Solving a matrix equation Ax=b is, in effect, asking what linear combination of the columns of A will give b? One can solve the problem from that point of view with a solver as found in many modern mathematical software packages. For example, here is the solution given by Mathematica. We're asking, what values of a, b, c and d will provide linear combinations of the columns of A equal to b:

The solution is saying that we may pick a and b arbitrarily and then c and d will be determined as shown in the solution. Notice that we may pick integers a and b such that c and d will also be integers. There are your "nice" solutions. And, of course, we can see why there are an infinite number of solutions.

Also, when solving, why do we get the "nice" numbers and not the row space part only?

Elimination methods, such as Gaussian elimination, or the Gauss-Jordan method don't just naturally give a solution that excludes a null space component. The solution is nice looking because you are starting with integer coefficients and doing rational arithmetic to obtain a solution.

How do I find these two separate parts? Do I take a dot product with something...or solve more simultaneous equations...

To answer this question will, I suspect, go beyond the scope of the course you're taking.

My favorite way to do this is to use the singular value decomposition, which you will have to find out about elsewhere.

Your A matrix is not square; you have fewer equations than variables, so right away there is the possibility of an infinite number of solutions. Yours is a 3x4 A matrix, so the rank of the matrix (you may have to look up the word "rank") can't be greater than 3, but in fact the rank is only 2. This means that only 2 vectors are needed to span the row space and 2 more will span the null space.

Here is the singular value decomposition obtained with the help of Mathematica. The two (orthogonal) column vectors in green span the row space (providing a row space basis), and the two (orthogonal) red column vectors span the null space (providing a null space basis). You can see the result of the premultiplication by your A matrix; two non-zero columns (from the row space basis) and two zero columns (from the null space basis).

Given these basis vectors, you can decompose any solution into its component parts.

As I said, this is probably beyond the scope of your coursework, but if it piques your interest, good for you!

I'm using Matlab (But did the above example by hand without partial pivoting)

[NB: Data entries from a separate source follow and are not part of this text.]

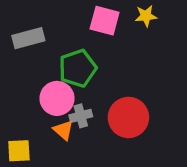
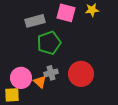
gray rectangle: (28, 38) -> (35, 21), moved
pink circle: (57, 98) -> (21, 78), moved

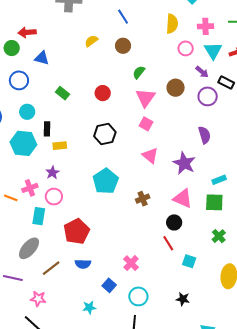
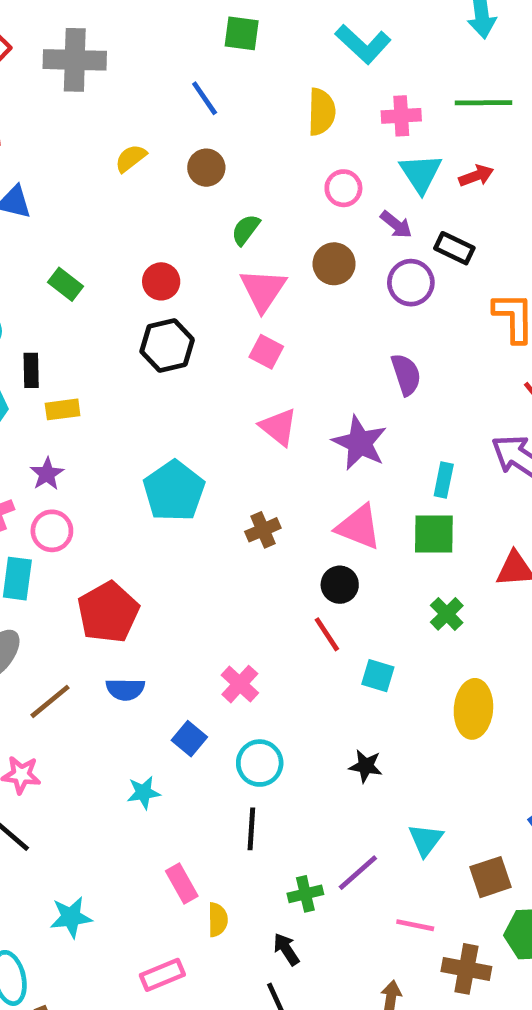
pink circle: (186, 48) -> (343, 188), moved
black hexagon: (105, 134) -> (167, 345), moved
cyan rectangle: (219, 180) -> (444, 480), turned -56

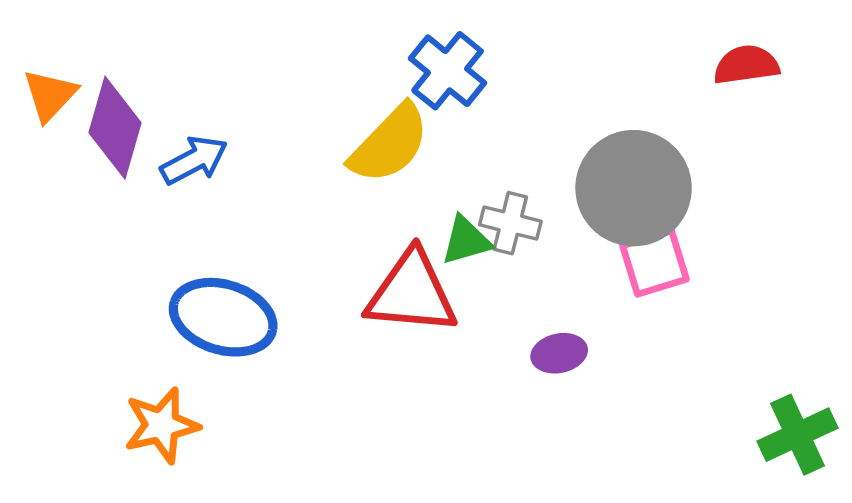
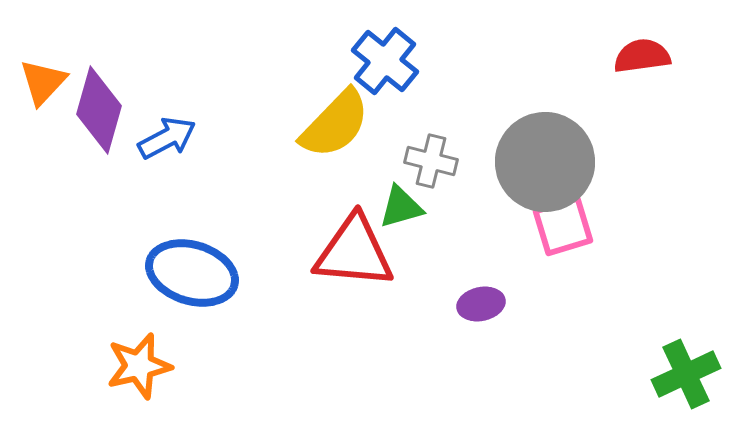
gray cross: (510, 223) -> (431, 161), moved

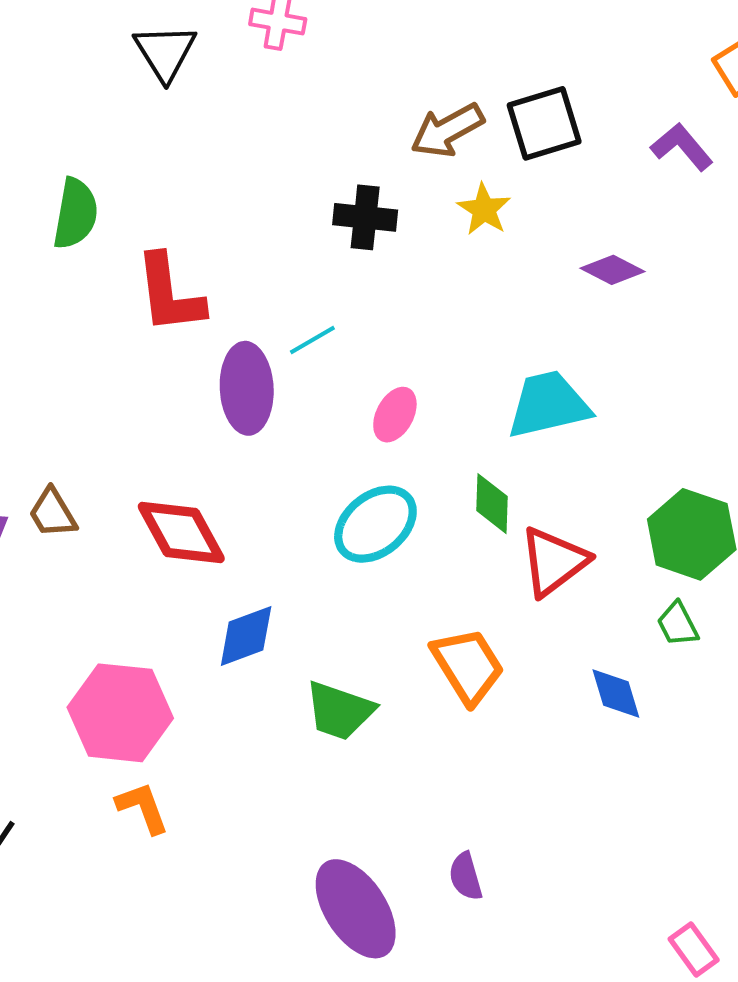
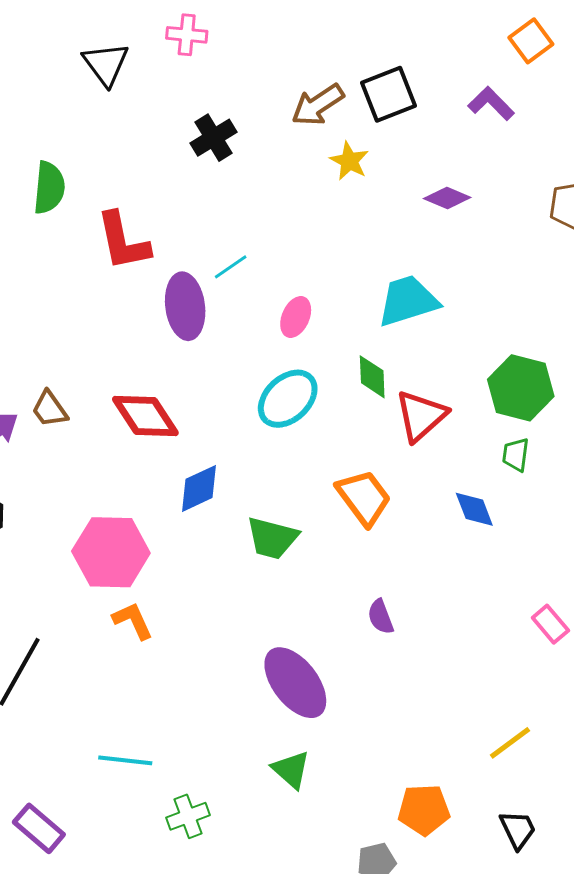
black cross: (365, 217) -> (213, 138), moved, turned -33
green trapezoid: (678, 624) -> (516, 455), turned 39
purple semicircle: (466, 876) -> (381, 617), moved
pink rectangle: (694, 949) -> (550, 624), moved

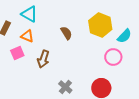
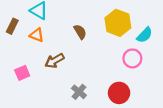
pink square: (17, 53) -> (22, 73), moved
brown arrow: (43, 59) -> (55, 61), turned 42

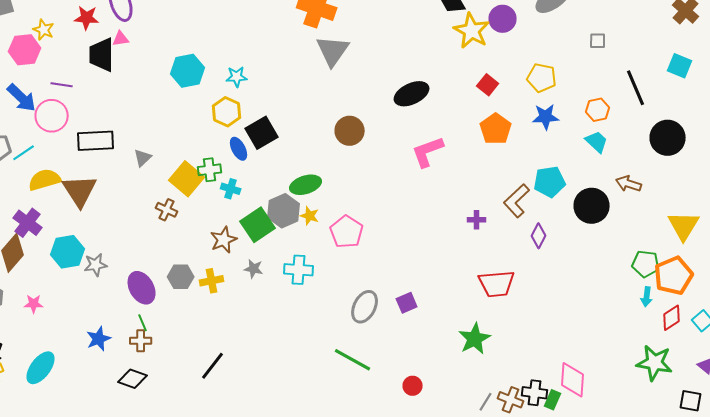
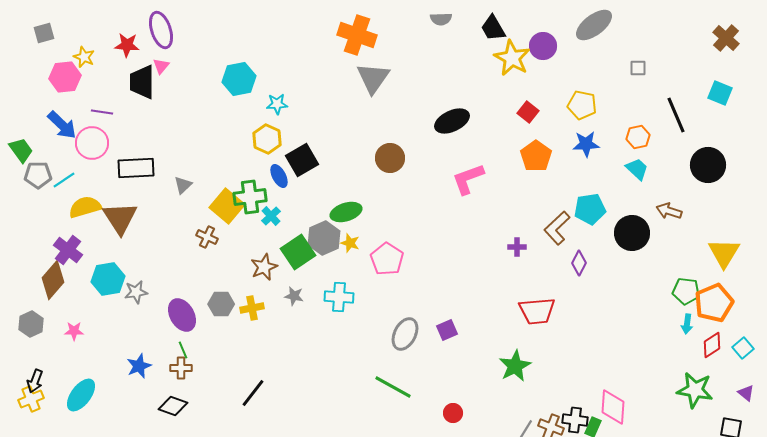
pink triangle: (121, 39) -> (161, 66), turned -42
cyan hexagon: (188, 71) -> (239, 79), moved
green cross: (210, 170) -> (250, 197), size x1.4
cyan cross: (231, 189) -> (271, 216), turned 30

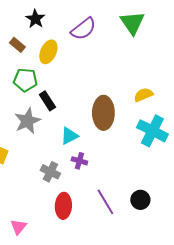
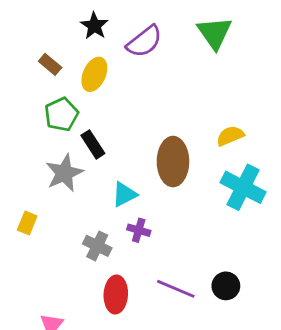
black star: (35, 19) -> (94, 26), moved
green pentagon: (25, 80) -> (61, 114), turned -30
purple line: (105, 202) -> (176, 289), turned -36

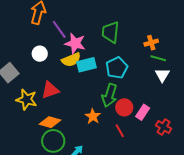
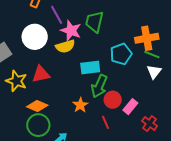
green trapezoid: (111, 32) -> (94, 22), moved
orange cross: (151, 43) -> (147, 38), size x1.6
white circle: (40, 54) -> (35, 37), size x1.6
cyan rectangle: (87, 65) -> (90, 68), moved
cyan pentagon: (117, 68) -> (121, 54), moved

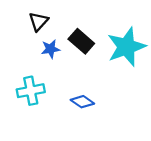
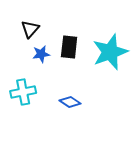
black rectangle: (81, 41) -> (69, 47), turned 55

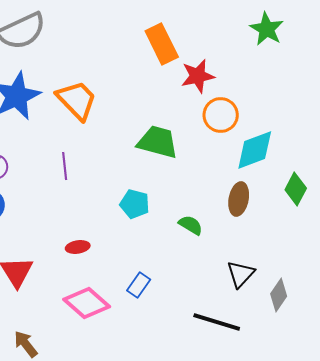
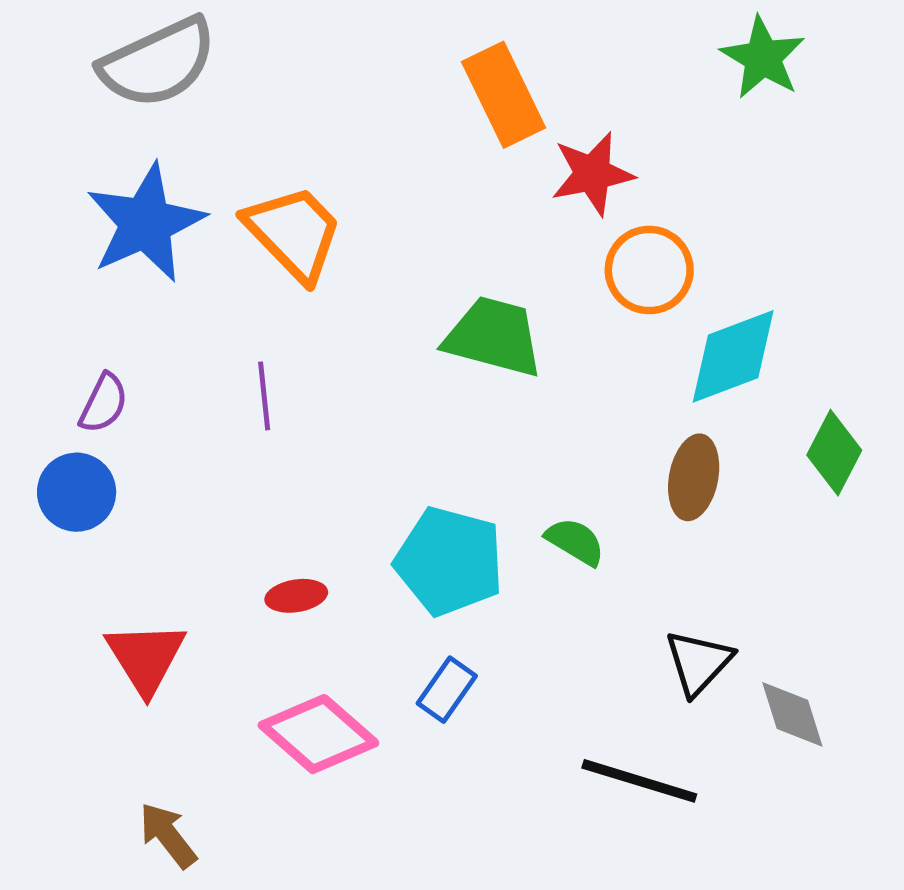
cyan pentagon: (135, 204) -> (449, 561), moved, size x1.5
gray diamond: (279, 295) -> (792, 714), turned -52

Well, that answers a question I had. As far as I know, the LU decomposition is only applicable to square matrices. See if you get an error when you ask Matlab to perform the LU decomposition on your A matrix. I use Mathematica, and I get an error if I try to apply the LU decomposition to your A matrix.

What is the electrical/electronic application of linear algebra?

In EE linear algebra is used for network analysis. See this thread:

https://www.physicsforums.com/showthread.php?t=674884

for an example.

 

[engineer_ja]

Excellent, Thank you very much!

Matlab does perform LU on this matrix, but uses partial pivoting to give PA=LU

I just checked, and singular value decomposition is covered at the end of his terms course. ;)

Thanks once again for the clear detailed answers.